The action potential then enters the repolarization phase (Phase 3), where the cell’s electrical charge returns to its negative resting state. This involves a significant outflow of positive ions from the cell, making the inside of the cell more negative again. Finally, the cell returns to its resting state (Phase 4).

Key Players in Electrical Signals

The precise choreography of the cardiomyocyte action potential is governed by specialized protein channels embedded within the cell membrane, which regulate the flow of charged particles called ions. These “voltage-gated” channels open and close in response to changes in the cell’s electrical potential, allowing specific ions to cross the membrane. The main players are sodium, calcium, and potassium ions.

During the initial rapid depolarization (Phase 0), voltage-gated sodium channels open quickly, allowing a large number of positively charged sodium ions to rush into the cell. These channels then quickly inactivate, limiting the sodium influx.

As sodium channels inactivate, transient outward potassium channels open briefly, allowing some potassium ions to leave the cell, contributing to the initial repolarization (Phase 1).
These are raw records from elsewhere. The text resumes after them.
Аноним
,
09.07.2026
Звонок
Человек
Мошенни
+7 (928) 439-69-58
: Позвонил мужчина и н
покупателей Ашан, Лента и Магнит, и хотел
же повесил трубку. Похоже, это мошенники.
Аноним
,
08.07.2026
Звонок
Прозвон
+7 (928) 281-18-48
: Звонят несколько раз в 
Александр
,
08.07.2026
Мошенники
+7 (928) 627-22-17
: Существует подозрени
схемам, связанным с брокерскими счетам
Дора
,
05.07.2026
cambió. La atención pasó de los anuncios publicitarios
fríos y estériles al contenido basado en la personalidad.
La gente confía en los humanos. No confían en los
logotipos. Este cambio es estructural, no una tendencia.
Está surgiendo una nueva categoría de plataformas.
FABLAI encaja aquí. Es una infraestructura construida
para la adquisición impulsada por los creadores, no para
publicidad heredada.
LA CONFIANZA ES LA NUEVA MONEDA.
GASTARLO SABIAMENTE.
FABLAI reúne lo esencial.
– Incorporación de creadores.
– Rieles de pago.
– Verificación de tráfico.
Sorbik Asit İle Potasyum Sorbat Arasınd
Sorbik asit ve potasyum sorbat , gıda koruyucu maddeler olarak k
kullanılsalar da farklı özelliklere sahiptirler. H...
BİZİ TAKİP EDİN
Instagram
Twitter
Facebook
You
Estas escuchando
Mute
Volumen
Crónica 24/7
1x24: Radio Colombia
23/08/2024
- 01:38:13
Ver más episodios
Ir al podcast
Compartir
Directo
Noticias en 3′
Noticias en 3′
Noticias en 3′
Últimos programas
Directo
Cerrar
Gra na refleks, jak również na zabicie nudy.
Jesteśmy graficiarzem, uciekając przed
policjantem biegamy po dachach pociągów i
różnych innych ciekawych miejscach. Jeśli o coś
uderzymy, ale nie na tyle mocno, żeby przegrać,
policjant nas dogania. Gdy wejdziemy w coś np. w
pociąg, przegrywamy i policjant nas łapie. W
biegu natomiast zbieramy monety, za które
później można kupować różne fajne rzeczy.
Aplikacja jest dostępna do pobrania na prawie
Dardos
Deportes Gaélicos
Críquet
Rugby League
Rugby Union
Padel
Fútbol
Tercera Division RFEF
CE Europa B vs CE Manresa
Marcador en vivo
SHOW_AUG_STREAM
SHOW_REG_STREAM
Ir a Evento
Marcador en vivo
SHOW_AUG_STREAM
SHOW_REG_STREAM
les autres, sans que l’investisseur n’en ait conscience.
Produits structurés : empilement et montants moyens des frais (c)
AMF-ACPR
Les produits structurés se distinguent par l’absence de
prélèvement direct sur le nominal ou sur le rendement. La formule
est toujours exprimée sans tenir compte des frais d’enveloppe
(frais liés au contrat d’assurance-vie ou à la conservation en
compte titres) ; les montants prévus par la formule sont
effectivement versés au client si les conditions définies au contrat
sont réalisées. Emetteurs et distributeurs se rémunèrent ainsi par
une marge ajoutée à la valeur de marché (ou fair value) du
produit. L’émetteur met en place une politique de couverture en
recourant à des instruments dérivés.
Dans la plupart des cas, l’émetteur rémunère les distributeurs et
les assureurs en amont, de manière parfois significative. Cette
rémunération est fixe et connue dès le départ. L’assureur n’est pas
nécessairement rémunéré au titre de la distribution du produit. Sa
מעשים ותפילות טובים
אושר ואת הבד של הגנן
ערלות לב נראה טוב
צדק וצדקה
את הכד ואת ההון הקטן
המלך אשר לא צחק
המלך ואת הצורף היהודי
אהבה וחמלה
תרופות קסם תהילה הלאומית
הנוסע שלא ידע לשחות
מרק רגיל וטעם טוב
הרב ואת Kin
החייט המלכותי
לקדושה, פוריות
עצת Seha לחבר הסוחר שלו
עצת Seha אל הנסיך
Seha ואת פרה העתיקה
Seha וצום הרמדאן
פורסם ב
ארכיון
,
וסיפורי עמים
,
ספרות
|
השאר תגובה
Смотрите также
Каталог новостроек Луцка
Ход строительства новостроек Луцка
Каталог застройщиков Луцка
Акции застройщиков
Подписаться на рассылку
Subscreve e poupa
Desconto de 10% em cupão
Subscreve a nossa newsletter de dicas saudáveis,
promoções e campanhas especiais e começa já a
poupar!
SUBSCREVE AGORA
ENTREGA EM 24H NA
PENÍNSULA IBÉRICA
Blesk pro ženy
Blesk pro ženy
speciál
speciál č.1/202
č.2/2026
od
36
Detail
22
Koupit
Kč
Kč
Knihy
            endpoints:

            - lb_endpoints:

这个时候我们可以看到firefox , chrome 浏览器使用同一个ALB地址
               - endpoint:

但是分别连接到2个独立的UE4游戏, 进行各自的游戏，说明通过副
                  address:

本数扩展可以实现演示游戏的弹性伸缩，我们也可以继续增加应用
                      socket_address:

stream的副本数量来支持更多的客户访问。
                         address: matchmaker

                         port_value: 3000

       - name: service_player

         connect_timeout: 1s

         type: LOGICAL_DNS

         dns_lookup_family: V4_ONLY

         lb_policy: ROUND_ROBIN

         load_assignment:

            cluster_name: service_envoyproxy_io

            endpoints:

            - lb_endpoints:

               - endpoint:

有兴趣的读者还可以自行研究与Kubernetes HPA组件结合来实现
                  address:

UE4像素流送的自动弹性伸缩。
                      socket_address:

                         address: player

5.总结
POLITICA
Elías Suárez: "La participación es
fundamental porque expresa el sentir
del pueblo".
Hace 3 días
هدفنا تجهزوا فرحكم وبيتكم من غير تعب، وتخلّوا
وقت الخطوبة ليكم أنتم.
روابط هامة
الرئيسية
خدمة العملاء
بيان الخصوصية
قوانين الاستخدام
Following this, L-type calcium channels open, allowing calcium ions to slowly enter the cell during the plateau phase (Phase 2). This inward calcium current balances the outward potassium currents, maintaining the prolonged depolarized state.

The repolarization phase (Phase 3) is driven primarily by the closing of calcium channels and the sustained opening of various types of potassium channels. This allows a steady outflow of potassium ions, restoring the negative charge inside the cell. Once the cell returns to its resting potential (Phase 4), specific potassium channels maintain this negative charge.

Why These Electrical Signals Matter

The cardiomyocyte action potential directly orchestrates the mechanical function of the heart. The precise sequence of electrical changes within each heart muscle cell triggers its contraction, leading to the efficient pumping of blood. This link between electrical excitation and mechanical contraction is known as excitation-contraction coupling.

When an action potential spreads across a cardiomyocyte, the influx of calcium ions during the plateau phase acts as a trigger. This initial influx of calcium, though small, prompts a much larger release of calcium from internal stores within the cell. This significant rise in intracellular calcium concentration is the direct signal for the contractile proteins, actin and myosin, to interact.

The interaction of actin and myosin filaments causes the muscle cell to shorten, generating force. Because all cardiac muscle cells are electrically connected through specialized junctions, the action potential spreads rapidly from cell to cell, ensuring that all cells in a chamber contract together. This synchronized contraction of the atria and then the ventricles allows the heart to effectively eject blood into the circulatory system.

When the Heart’s Electrical Rhythm Falters

Disruptions to the normal cardiomyocyte action potential can lead to various heart rhythm disorders, collectively known as arrhythmias. These irregularities arise when there are problems with how the electrical impulses are generated or how they spread throughout the heart. The delicate balance of ion movement across the cell membrane is easily disturbed, leading to abnormal electrical activity.

For instance, issues with the opening or closing of specific ion channels can alter the duration or shape of the action potential. A prolonged action potential, for example, might allow for unwanted electrical activity to spontaneously arise, leading to irregular beats. Changes in the resting membrane potential or the cell’s ability to spontaneously depolarize can also contribute to abnormal rhythms.

These cellular-level disruptions can manifest as a heart beating too fast, too slow, or with an irregular pattern. While the underlying mechanisms are complex, the core issue traces back to a deviation from the normal sequence of ion flows that define the cardiomyocyte action potential.